Five Council Members Bob Blumenfield, Ysabel Jurado, Tim McOsker, Katy Yaroslavsky and Raman appeared in person to convey a similar message saying they were worried that the county would deal a fatal blow to Lahsa that would undermine their own efforts to fight homeless people. The city is already in a state of financial crisis and faces a budget shortage of less than $1 billion.

Raman said she and other council members had run for Measure A, encouraging Los Angeles residents to increase their sales taxes.

“I strongly believe that if these voters knew they didn’t move into the county from the city’s input and partnerships,” she said.

For Lahsa, founded in 1993, the decision will generate a financial earthquake as part of its efforts to ensure more collaborative work in homelessness. The county provides the largest share of Lahsa $875 million per year According to the agency’s website, that’s 40%, about $348 million. LAHSA officials said the vast majority of the county’s funds will go to new institutions.

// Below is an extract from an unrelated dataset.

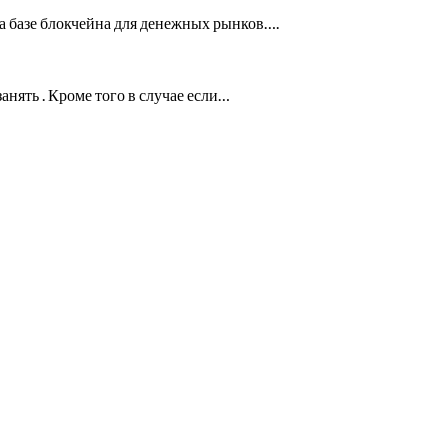
а базе блокчейна для денежных рынков….
анять . Кроме того в случае если…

Holvas said the county will soon flush with measures of income and cannot continue to maintain the status quo. She said that homelessness programs combined with multiple county departments will “fundamentally change supervision and accountability.”

The new agency will model based on housing from the county’s Department of Health Services’ health program, which Hovas calls “the most successful program of anything done in the county so far.” The initiative has a high success rate, she said, allowing people to enter permanent housing and retain their housing.

The program director Sarah Mahin told Supervisor Sarah Mahin on Tuesday that 2012 began in 2012 to accommodate homeless people who rotated in the county’s public hospital. Since then, it has expanded to more than 600 workers and an annual budget of $875 million.

The program includes homeless outreach teams, financial assistance for tenants at risk of eviction and funding for approximately 3,200 temporary housing beds.

“We can do big things – effective things,” Hovas said. “The health engineering housing, the supervisory committee created it.”

Donyielle Holley, director of homeless programs in Pomona City, welcomed the changes, saying they will ensure that homeless service systems are “responsible for the needs of all stakeholders.”

“The county will be more responsible for voters who pass Measure A,” she said.

But the South Los Angeles area of ​​director Holly Mitchell extends from Koreatown to Carson, warning her colleagues that they are moving too quickly—no clear strategies to ensure that alternative agencies will perform better than Lahsa.

Mitchell tried to postpone the start date of the new agency, but still did not vote. She abstained from voting on the proposal itself.

Lahsa CEO Va Lecia Adams Kellum tried to shed light on her agency achievements over the past two years, just to let her microphone cut off her comments. Supervisor Kathryn Barger gave her 90 seconds, 30 more than the rest of the public.

Nathaniel Vergow, deputy chief program officer of Lahsa, told the board that he had spent his entire career ending homelessness and was willing to “explore any effort to move the needle meaningfully.”

“What I don’t understand, however, is the haste of the proposed strategy, the strategy of moving all services without a real plan,” he said. “The schedule is not a plan.”

Last summer, Lahsa reported that the county’s homeless people living on the streets (homeless people living on the streets) fell by about 5% across the county, and more than 10% of executives in La Lahsa have committed to reveal More progress In the next few weeks.

Critics say progress is too slow, especially in sharp contrast to the billions of dollars allocated. An audit commissioned by U.S. District Court Judge David O. Carter finds Lahsa Lack of adequate financial supervision To ensure that its contractors provide paid services, it makes the agency prone to waste and fraud.

Last week, Adams Kellum sent Carter a letter saying her agent was working to improve its operations. Carter has been monitoring a case involving homeless services, and his response is to call these promises “meaningless.”

Bagh said she and her colleagues “don’t want to get out of Lhasa.” She assured that the new homeless department’s accountability will rest among five county supervisors.

“I could only speak for myself in Judge Carter’s court last week – it won’t get worse,” she said.